I do not know if the directors of the movie intended to send any sort of message about mental health or not, but what I took away from the movie certainly hit home. I don’t want to spoil the movie for anyone, but more or less, it depicts how the joker went from being a semi-normal member of society who was struggling with a difficult medical condition and challenging familial situation to the unhinged villain we all know him as. Many of the steps that took him from normal Arthur to full blown Joker involved a series of misunderstandings, insensitivities, and direct abuses of the mental health condition he was facing. There was an overall absence of an adequate system and environment to support what he was handling, stemming from every area of life, including governmental programs, general attitudes towards mental health, and familial and social dysfunction. This eerily mirrors a lot of the problems that I’ve witnessed, and personally experienced, in facing a spectrum of mental health issues within our society. The movie takes a lot of the genuine realities we face when handling mental health and spins them into a much darker context, but it’s not always hard to feel like it would take all that much to push us over the line into a joker-esque dystopia. This is simply food for thought that I encourage you to consider, starting with actually seeing the movie and actively trying to have empathy for the situations Arthur finds himself in.
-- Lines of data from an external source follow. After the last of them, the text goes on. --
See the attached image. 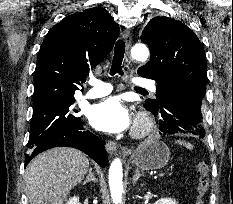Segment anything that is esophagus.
<instances>
[{
	"instance_id": "34e87169",
	"label": "esophagus",
	"mask_w": 233,
	"mask_h": 204,
	"mask_svg": "<svg viewBox=\"0 0 233 204\" xmlns=\"http://www.w3.org/2000/svg\"><path fill=\"white\" fill-rule=\"evenodd\" d=\"M123 38H124V41H125V44H126V48H127V55H126V61L128 62L129 61V48L131 46V42H132V35H131V31L126 29L124 30L123 32ZM106 147V151L110 154L114 153L117 151L118 149V145L116 142L114 141H108L105 145Z\"/></svg>"
}]
</instances>
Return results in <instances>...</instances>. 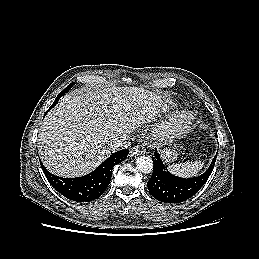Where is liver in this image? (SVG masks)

I’ve heard some controversy over the movie in the context of the complaint that the movie inaccurately portrays mental health in a way that is to the detriment of those of us who actually face mental health conditions. I don’t agree with this sentiment, as even though this movie certainly took the negative outcomes of poor mental health to the extreme, it highlights some very real aspects of what it is like to be mentally ill in a culture that does not inherently support or understand these kind of issues. It shows how easy it can be to feel insane or hopeless when there is an overwhelming lack of empathy for the situation that you find yourself in, and even though it does dramatize this aspect, it still highlights a very real, overlooked reality that many people face. There is no singular experience for struggling with mental health, and although it appears (from statistical analyses) that most people do not experience mental health struggles to the extremes of what the Joker faced, or to the point of hospitalization, the movie calls attention to some sobering realities: that we have a long way to go with education on mental health, as well as with support for mental health programs and the individuals who need these services. We are in need of a very large, overall attitude shift in this culture with how we handle all versions of mental health deviations. The way we so much as think about mental health has the capacity to literally be life changing.

I highly encourage you to go see the movie if you have not yet done so, and I also highly encourage you to examine how you personally interact with facets of mental health support, and how we can incorporate better attitudes and policies into our communities.